Thursday, February 27, 2014

Avoiding Verilog's Non-determinism, Part 2

At the end of my last post I promised I would have another non-determinism (AKA, race condition) example from recent real-life experience. Here it comes.

Before I show you any code I want to explain how this race condition was introduced. We had a signal in an interface that needed to be widened. We had a function in some simulation-only code that looked at part of that signal and didn't care about the new bits that were added. The engineer who widened the signal decided not to change the function and instead added a new variable and assigned (using the assign keyword) the bits of interest from the newly widened signal to this new variable. He then passed this new variable to the original function in place of the original newly-widened one. Seems reasonable, right? Well, after he made that change some tests started failing and after some digging it began to look like a race condition, but it wasn't obvious where the race was coming from.
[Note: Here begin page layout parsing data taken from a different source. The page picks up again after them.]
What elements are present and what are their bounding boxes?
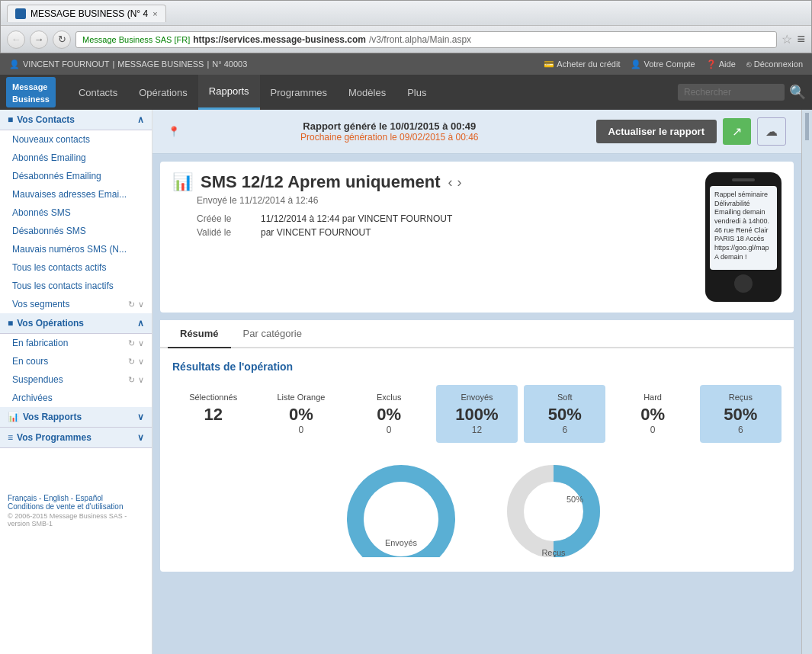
sidebar-item-desabonnes-sms[interactable]: Désabonnés SMS — [0, 222, 152, 240]
results-title: Résultats de l'opération — [172, 361, 782, 373]
sidebar-item-nouveaux-contacts[interactable]: Nouveaux contacts — [0, 130, 152, 149]
top-bar-actions: 💳 Acheter du crédit 👤 Votre Compte ❓ Aid… — [544, 59, 803, 69]
main-content: 📍 Rapport généré le 10/01/2015 à 00:49 P… — [152, 110, 801, 654]
logout-label: Déconnexion — [754, 59, 803, 69]
stat-soft-label: Soft — [528, 393, 601, 402]
fabrication-refresh-icon[interactable]: ↻ — [128, 338, 135, 348]
suspendues-refresh-icon[interactable]: ↻ — [128, 375, 135, 385]
sidebar-item-abonnes-sms[interactable]: Abonnés SMS — [0, 204, 152, 222]
nav-programmes[interactable]: Programmes — [260, 75, 338, 110]
top-bar-user-info: 👤 VINCENT FOURNOUT | MESSAGE BUSINESS | … — [9, 59, 247, 69]
scrollbar-thumb[interactable] — [804, 111, 810, 142]
lang-fr-link[interactable]: Français - English - Español — [8, 494, 103, 502]
sidebar-item-archivees[interactable]: Archivées — [0, 389, 152, 407]
svg-text:Reçus: Reçus — [541, 548, 566, 557]
reports-section-header[interactable]: 📊 Vos Rapports ∨ — [0, 407, 152, 428]
phone-speaker — [732, 178, 755, 181]
back-button[interactable]: ← — [7, 30, 25, 49]
report-generated-date: Rapport généré le 10/01/2015 à 00:49 — [300, 120, 479, 132]
cours-chevron-icon[interactable]: ∨ — [138, 357, 144, 367]
account-link[interactable]: 👤 Votre Compte — [631, 59, 695, 69]
browser-tab[interactable]: MESSAGE BUSINESS (N° 4 × — [7, 5, 166, 22]
suspendues-label: Suspendues — [12, 374, 63, 385]
company-label: MESSAGE BUSINESS — [117, 59, 204, 69]
campaign-sent-date: Envoyé le 11/12/2014 à 12:46 — [197, 195, 698, 206]
main-navigation: MessageBusiness Contacts Opérations Rapp… — [0, 75, 812, 110]
browser-menu-icon[interactable]: ≡ — [797, 31, 805, 47]
sidebar-contacts-section: ■ Vos Contacts ∧ Nouveaux contacts Abonn… — [0, 110, 152, 313]
logo: MessageBusiness — [6, 77, 56, 107]
programs-chevron: ∨ — [137, 432, 144, 443]
search-icon[interactable]: 🔍 — [789, 84, 806, 101]
sidebar-item-mauvais-numeros[interactable]: Mauvais numéros SMS (N... — [0, 240, 152, 258]
forward-button[interactable]: → — [30, 30, 48, 49]
sidebar-item-en-fabrication[interactable]: En fabrication ↻ ∨ — [0, 334, 152, 352]
stat-selectionnes-value: 12 — [177, 405, 249, 425]
map-pin-icon: 📍 — [168, 126, 183, 137]
prev-campaign-button[interactable]: ‹ — [448, 175, 453, 191]
tab-par-categorie[interactable]: Par catégorie — [231, 320, 314, 348]
buy-credit-link[interactable]: 💳 Acheter du crédit — [544, 59, 620, 69]
desabonnes-sms-label: Désabonnés SMS — [12, 226, 86, 236]
stat-selectionnes-label: Sélectionnés — [177, 393, 249, 402]
results-section: Résultats de l'opération Sélectionnés 12… — [160, 348, 794, 572]
help-link[interactable]: ❓ Aide — [706, 59, 736, 69]
sidebar-item-tous-inactifs[interactable]: Tous les contacts inactifs — [0, 277, 152, 295]
stat-selectionnes: Sélectionnés 12 — [172, 385, 254, 443]
operations-section-title: Vos Opérations — [17, 318, 84, 329]
segments-refresh-icon[interactable]: ↻ — [128, 300, 135, 309]
contacts-section-header[interactable]: ■ Vos Contacts ∧ — [0, 110, 152, 130]
download-button[interactable]: ☁ — [757, 117, 786, 146]
help-label: Aide — [719, 59, 736, 69]
address-bar[interactable]: Message Business SAS [FR] https://servic… — [75, 31, 777, 48]
share-button[interactable]: ↗ — [723, 118, 751, 145]
suspendues-chevron-icon[interactable]: ∨ — [138, 375, 144, 385]
stat-liste-orange-label: Liste Orange — [265, 393, 337, 402]
stat-envoyes-count: 12 — [441, 425, 513, 435]
update-report-button[interactable]: Actualiser le rapport — [596, 120, 717, 143]
desabonnes-emailing-label: Désabonnés Emailing — [12, 171, 101, 181]
sidebar-item-suspendues[interactable]: Suspendues ↻ ∨ — [0, 370, 152, 389]
stat-hard-count: 0 — [616, 425, 688, 435]
terms-link[interactable]: Conditions de vente et d'utilisation — [8, 502, 123, 511]
bookmark-icon[interactable]: ☆ — [782, 32, 792, 46]
sidebar-item-vos-segments[interactable]: Vos segments ↻ ∨ — [0, 295, 152, 313]
charts-area: Envoyés 50% Reçus — [172, 458, 782, 559]
campaign-title-row: 📊 SMS 12/12 Aprem uniquement ‹ › — [172, 172, 698, 192]
nav-rapports[interactable]: Rapports — [198, 75, 260, 110]
tab-resume[interactable]: Résumé — [168, 320, 231, 348]
reload-button[interactable]: ↻ — [53, 30, 71, 49]
stats-grid: Sélectionnés 12 Liste Orange 0% 0 Exclus… — [172, 385, 782, 443]
next-campaign-button[interactable]: › — [457, 175, 462, 191]
sidebar-item-en-cours[interactable]: En cours ↻ ∨ — [0, 352, 152, 370]
browser-titlebar: MESSAGE BUSINESS (N° 4 × — [1, 1, 811, 25]
sidebar-item-desabonnes-emailing[interactable]: Désabonnés Emailing — [0, 167, 152, 185]
cours-refresh-icon[interactable]: ↻ — [128, 357, 135, 367]
sidebar-item-abonnes-emailing[interactable]: Abonnés Emailing — [0, 149, 152, 167]
nav-plus[interactable]: Plus — [396, 75, 437, 110]
nav-modeles[interactable]: Modèles — [338, 75, 396, 110]
nav-operations[interactable]: Opérations — [128, 75, 198, 110]
sidebar-item-tous-actifs[interactable]: Tous les contacts actifs — [0, 258, 152, 277]
segments-chevron-icon[interactable]: ∨ — [138, 300, 144, 309]
report-header: 📍 Rapport généré le 10/01/2015 à 00:49 P… — [152, 110, 801, 154]
operations-section-header[interactable]: ■ Vos Opérations ∧ — [0, 313, 152, 334]
scrollbar[interactable] — [801, 110, 812, 654]
validated-value: par VINCENT FOURNOUT — [261, 227, 698, 238]
fabrication-chevron-icon[interactable]: ∨ — [138, 338, 144, 348]
tab-close-button[interactable]: × — [152, 9, 157, 18]
tabs-container: Résumé Par catégorie — [160, 320, 794, 348]
nav-contacts[interactable]: Contacts — [68, 75, 128, 110]
campaign-chart-icon: 📊 — [172, 172, 193, 192]
sidebar-item-mauvaises-adresses[interactable]: Mauvaises adresses Emai... — [0, 185, 152, 204]
phone-home-button — [734, 274, 753, 293]
search-input[interactable] — [678, 84, 785, 101]
abonnes-sms-label: Abonnés SMS — [12, 207, 71, 218]
stat-soft: Soft 50% 6 — [524, 385, 605, 443]
programs-section-header[interactable]: ≡ Vos Programmes ∨ — [0, 428, 152, 448]
mauvais-numeros-label: Mauvais numéros SMS (N... — [12, 244, 127, 255]
contacts-chevron: ∧ — [137, 114, 144, 125]
stat-soft-percent: 50% — [528, 405, 601, 425]
logout-link[interactable]: ⎋ Déconnexion — [746, 59, 803, 69]
browser-window: MESSAGE BUSINESS (N° 4 × ← → ↻ Message B… — [0, 0, 812, 53]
The problem was that assign statement, because assign creates yet another process. The original newly widened signal was given a value in one process and the assigned variable got updated in a separate process. There was now a race between those two values (the newly-widened one and the assigned one) to get to the third process that consumed them (the process that includes the previously mentioned function).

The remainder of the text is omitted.